HDP Eş Genel Başkanı Selahattin Demirtaş’ın tecritte tutulduğu, bunun bir işkence olduğu savunuldu.

Fotoğraflar: DHA
Dokunulmazlıklarının kaldırılmasının ardından evinde gözaltına alınıp ardından tutuklanan Demirtaş, 4 Kasım günü Diyarbakır’dan Edirne’ye getirilerek F Tipi Yüksek Güvenlikli Kapalı Cezaevi’ne konulmuştu.
Demirtaş’tan iki gün sonra tutuklanan Hakkari Milletvekili Zeydan da aynı cezaevine getirilerek, tek kişilik koğuşa alınmıştı. Demirtaş’ın Zeydan ile aynı koğuşta kalma isteği reddedilmişti.
‘Tecrit işkencedir’
Demirtaş ve Zeydan’ı bugün cezaevinde HDP Adana Milletvekili Meral Danış Beştaş, Muş Milletvekili Burcu Çelik Özkan ve Mardin Milletvekili Erol Dora, ziyaret etti.
Cezaevine girmeden önce açıklama yapan Meral Danış Beştaş, şunları söyledi: “Bugün milletvekilleri ve avukat arkadaşlarımız, Edirne il yönetimimize birlikte Eş Genel Başkanımız Selahattin Demirtaş’ın cezaevindeki koşullarıyla ilgili buradayız.
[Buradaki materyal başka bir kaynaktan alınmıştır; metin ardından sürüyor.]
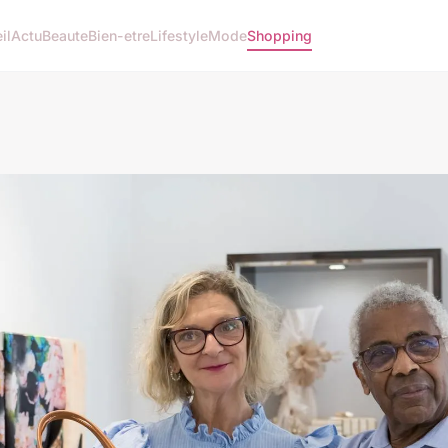
il
Actu
Beaute
Bien-etre
Lifestyle
Mode
Shopping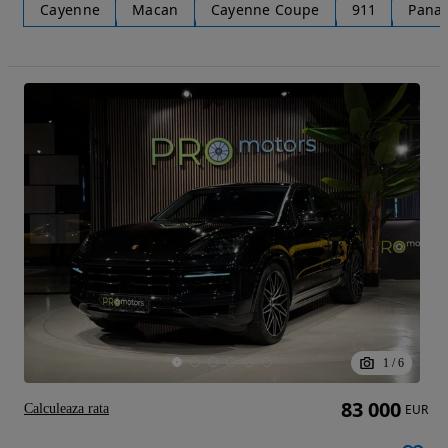
Cayenne
Macan
Cayenne Coupe
911
Pana
1
/
6
83 000
Calculeaza rata
EUR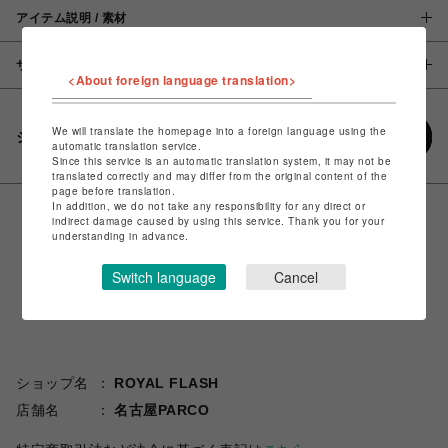
アイテム説明 / 素材
サイズ
<About foreign language translation>
We will translate the homepage into a foreign language using the
シェアする
automatic translation service.
Since this service is an automatic translation system, it may not be
translated correctly and may differ from the original content of the
page before translation.
In addition, we do not take any responsibility for any direct or
indirect damage caused by using this service. Thank you for your
understanding in advance.
Switch language
Cancel
ショップ名
ROYAL FLASH
店舗名
名古屋PARCO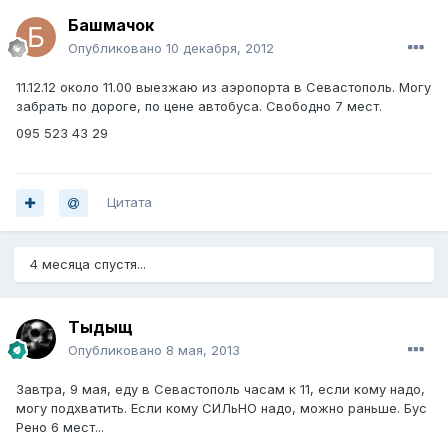
Башмачок
Опубликовано
10 декабря, 2012
11.12.12 около 11.00 выезжаю из аэропорта в Севастополь. Могу
забрать по дороге, по цене автобуса. Свободно 7 мест.
095 523 43 29
Цитата
4 месяца спустя...
Тыдыщ
Опубликовано
8 мая, 2013
Завтра, 9 мая, еду в Севастополь часам к 11, если кому надо,
могу подхватить. Если кому СИЛьНО надо, можно раньше. Бус
Рено 6 мест...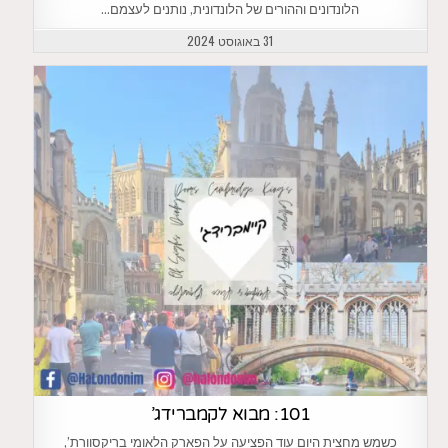
הלונדונים וההורים של הלונדונית, נותנים לעצמם…
31 באוגוסט 2024
101: מבוא לקמברידג’
כשמש מחצית היום עוד הפציעה על הפארק הלאומי בריקסוורת’,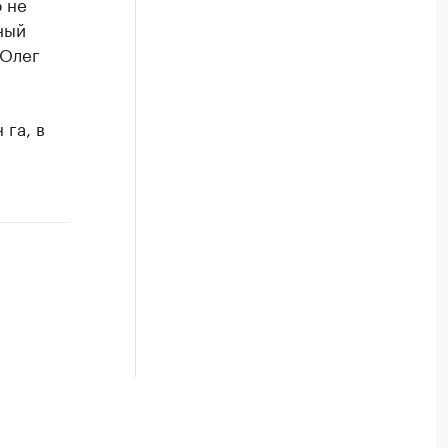
 не
ный
 Олег
 га, в
.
Maalesef eş başkanımız hala Edirne F Tipi Cezaevi’nde, tek başına tecrit altında tutuluyor. Diğer Hakkari milletvekilimiz Abdullah Zeydan aynı cezaevinde olmasına rağmen ikisinin de birlikte kalma konusunda başvuru yaptığı konuda ret kararı verildi. Bu tümüyle mevzuata Avrupa İnsan Hakları Mahkemesi kararlarına aykırı bir durumdur. Tecrit bir işkencedir ve şu anda milletvekilimize ve eş genel başkanımıza açıkça, alenen işkence yapılmaktadır.”
‘Her anlamda tecrit uygulanıyor’
Beştaş, Demirtaş’ın yazdığı mektupların cezaevi yönetimince kısıtlandığını da belirterek şöyle konuştu: “Aslında üç konu hakkında başvurumuz vardı, bir tanesi de mektuplarla ilgili. Sayın Demirtaş’ın grup toplantısı konuşması bile verilmedi, sansür edilerek iki hafta sonra verildi. Yine Avrupa’daki parlamenterlere yönelik yazıları verilmedi. Gazetelerin röportaj istemlerine karşı vermiş olduğu yanıtlar verilmedi. Yani her anlamda bir tecrit, kısıtlama ve hukuksuzluk uygulanıyor. Bunlar kabul edilebilir meseleler değil.”
Beştaş, sözlerini şöyle sürdürdü: “Türkiye’nin üçüncü büyük partisinin eş genel başkanının işkence altında tutulması, bu kadar kısıtlanması Türkiye’ye hiçbir yarar sağlamaz ve bun an önce bu yanlıştan dönülmesi gerekiyor.”